コロカルならではの切り口でお届けする速報ニュースです。

和田 永と『換気扇サイザー』(Photo by Mao Yamamoto)

役割を終えた“はず”の「家電」が、「電子楽器」となって輝きだす!

ブラウン管テレビ、レトロな扇風機、古いエアコン、黒電話――
めぐる時代とともにその役割を終え、廃棄物と化していく電化製品たち。
そんな家電たちに新たな風を吹き込み、電子楽器として蘇生させるプロジェクトが
スタートしているのをご存じですか?

その名も〈エレクトロニコス・ファンタスティコス!〉。
通称「ニコス」と呼ばれるプロジェクトです。

〈エレクトロニコス・ファンタスティコス!〉とは?

〈KENPOKU ART 2016 茨城県北芸術祭〉『ブラウン管ガムラン』(Photo by Mao Yamamoto)

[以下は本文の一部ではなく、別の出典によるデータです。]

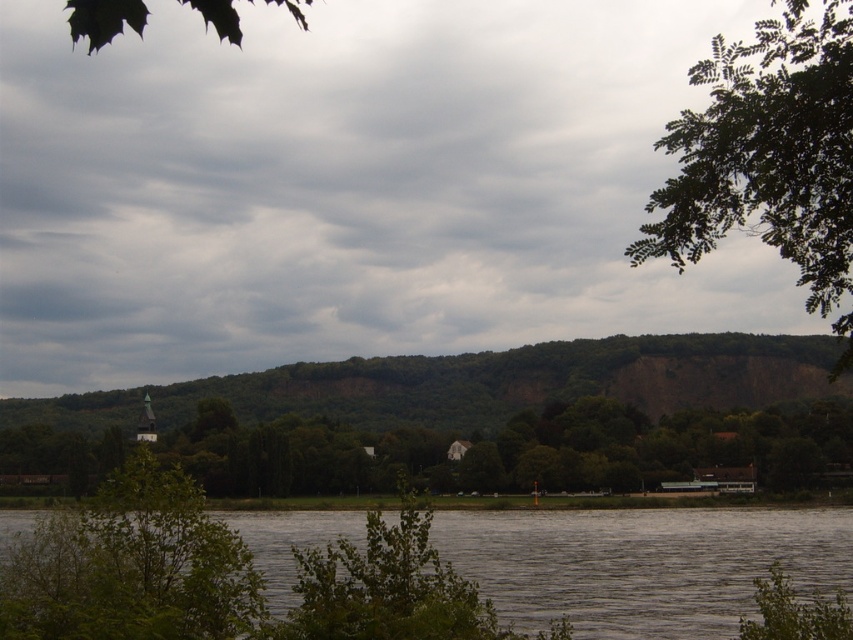 Between green leafy hill at center and green matte leaf at upper left, which one appears on the left side from the viewer's perspective?

green matte leaf at upper left is more to the left.

Locate an element on the screen. The height and width of the screenshot is (640, 853). green leafy hill at center is located at coordinates (474, 417).

Based on the photo, who is lower down, green leafy hill at center or gray water at lower center?

gray water at lower center is lower down.

Between green leafy hill at center and gray water at lower center, which one is positioned higher?

Positioned higher is green leafy hill at center.

Image resolution: width=853 pixels, height=640 pixels. Find the location of `green leafy hill at center`. green leafy hill at center is located at coordinates (474, 417).

Who is lower down, green leafy tree at upper right or green matte leaf at upper left?

Positioned lower is green leafy tree at upper right.

The height and width of the screenshot is (640, 853). In order to click on green leafy tree at upper right in this screenshot , I will do `click(767, 152)`. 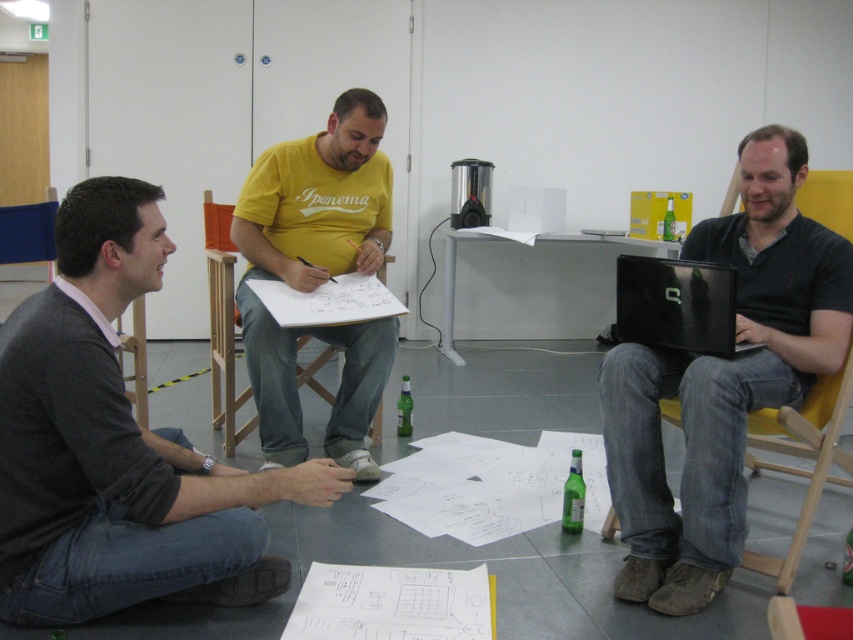 You are organizing a presentation and need to place both the matte black laptop at right and the white plastic table at center on a narrow shelf. Which object should you place first to ensure they both fit?

The matte black laptop at right is thinner than the white plastic table at center, so you should place the white plastic table at center first to ensure both fit on the narrow shelf.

オープンリール式テープレコーダーを楽器として演奏するバンド
〈Open Reel Ensemble〉のメンバーであり、「一体どうなってるの!?」と、
その演奏スタイルに度肝を抜かれるブラウン管テレビを用いたパフォーマンス
〈Braun Tube Jazz Band〉などを展開するアーティスト、和田 永さん。

第13回メディア芸術祭アート部門優秀賞の受賞や、
〈ISSEY MIYAKE〉のパリ・コレクションで音楽を担当するなど、
各国でのライブや展示活動を繰り広げているアーティストです。

和田 永と『ブラウン管ガムラン』(Photo by Mao Yamamoto)

その和田さんが、廃棄された電化製品を使って
あらゆる人を巻き込みながら新たな楽器を創作し、量産し、奏法を編み出し、
徐々にオーケストラをかたちづくっていくプロジェクトを始動。
それが〈エレクトロニコス・ファンタスティコス!〉なのです。

これまで「初合奏遭遇篇」や「日立通電篇」などのイベントを経て
活動3年目を迎えた2017年には、東京、日立、京都の3か所に活動拠点を広げ、
協業チーム〈Nicos Orchest-Lab(ニコスオーケストラボ)〉を発足。

チームメンバーは、楽器体験会やワークショップを通じてニコスに興味を持った
小学生、サラリーマン、エンジニア、上は60代の年配と幅広く、
親子での参加が多いのも特徴。
彼らとともに、新たな家電楽器の研究開発と制作を行ってきたそう。

Nicos Orchest-Lab(Photo by Mao Yamamoto)

これらの活動の集大成が、2017年11月3日~5日に
「本祭Ⅰ:家電雷鳴篇」として開催されます。

〈KENPOKU ART 2016 茨城県北芸術祭〉にて扇風琴を楽しむ来場者。(Photo by Mao Yamamoto)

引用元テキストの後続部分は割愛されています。